A tribute to 743
- I like the number 743.
- Why on earth would that be?
- It is a prime number whose sum of the last two digits equals the first.
- There must be thousands of such numbers!
- Maybe. I also like it because 7n – 4n – 3n is always divisible by 12 no matter what n is.

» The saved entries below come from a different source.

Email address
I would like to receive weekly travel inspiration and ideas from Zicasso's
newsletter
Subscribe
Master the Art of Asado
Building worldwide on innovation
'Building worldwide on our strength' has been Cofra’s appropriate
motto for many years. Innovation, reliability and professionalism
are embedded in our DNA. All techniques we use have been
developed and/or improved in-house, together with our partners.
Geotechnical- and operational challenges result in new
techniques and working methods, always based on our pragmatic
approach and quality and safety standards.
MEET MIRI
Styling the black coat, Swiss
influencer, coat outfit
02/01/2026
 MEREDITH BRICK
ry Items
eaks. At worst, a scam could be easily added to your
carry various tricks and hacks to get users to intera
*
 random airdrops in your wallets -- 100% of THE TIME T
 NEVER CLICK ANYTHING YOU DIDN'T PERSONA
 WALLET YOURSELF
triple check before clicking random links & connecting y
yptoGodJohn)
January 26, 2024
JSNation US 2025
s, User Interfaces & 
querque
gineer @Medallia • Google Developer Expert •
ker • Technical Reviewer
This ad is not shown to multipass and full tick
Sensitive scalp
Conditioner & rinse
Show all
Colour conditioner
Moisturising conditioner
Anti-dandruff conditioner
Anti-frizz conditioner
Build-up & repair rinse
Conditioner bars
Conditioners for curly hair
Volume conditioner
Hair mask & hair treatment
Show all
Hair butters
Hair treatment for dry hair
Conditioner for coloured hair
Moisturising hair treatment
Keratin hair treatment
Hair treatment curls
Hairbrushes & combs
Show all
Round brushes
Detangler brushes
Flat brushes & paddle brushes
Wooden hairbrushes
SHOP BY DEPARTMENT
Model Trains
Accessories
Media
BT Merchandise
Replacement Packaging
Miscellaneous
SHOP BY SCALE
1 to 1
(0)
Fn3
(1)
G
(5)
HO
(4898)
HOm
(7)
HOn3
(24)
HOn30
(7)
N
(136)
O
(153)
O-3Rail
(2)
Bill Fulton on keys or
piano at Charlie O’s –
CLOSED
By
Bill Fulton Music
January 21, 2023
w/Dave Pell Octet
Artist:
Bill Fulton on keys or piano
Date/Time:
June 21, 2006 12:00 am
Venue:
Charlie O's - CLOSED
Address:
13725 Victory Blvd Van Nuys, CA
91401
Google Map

- That can’t be true! Give me time and I will find a counter example.
November 9th, 2009 at 3:30 am
Multipart proof
First parts by induction:
7**n – 1 is always divisible by 3.
for n=1, 7**1 – 1 = 6; true
for n->n+1, define x as an integer such that 7**n -1 = 3x
7**n = 3x+1
7**(n+1) = 7*7**n = 7*(3x+1) = 21x+7 = 3(7x+2)+1
7**(n+1) – 1 = 3(7x+2)
Partial QED
Similarly,
4**n – 1 is divisible by 3
7**n + 1 is divisible by 4
3**n + 1 is divisible by 4
Of course,
3**n is divisible by 3
4**n is divisible by 4
So
(7**n-1)-(4**n-1)-3**n is a sum of terms divisible by 3
(7**n-1)-(4**n-1)-3**n is divisible by 3
7**n-4**n-3**n is divisible by 3
(7**n+1)-4**n-(3**n+1) is a sum of terms divisible by 4
(7**n+1)-4**n-(3**n+1) is divisible by 4
7**n-4**n-3**n is divisible by 4
7**n-4**n-3**n is divisible by 3*4=12
November 9th, 2009 at 4:32 pm
There’s something wrong in Alan’s proof, because for n=2,
7**n + 1 = 50 which is not divisible by 4.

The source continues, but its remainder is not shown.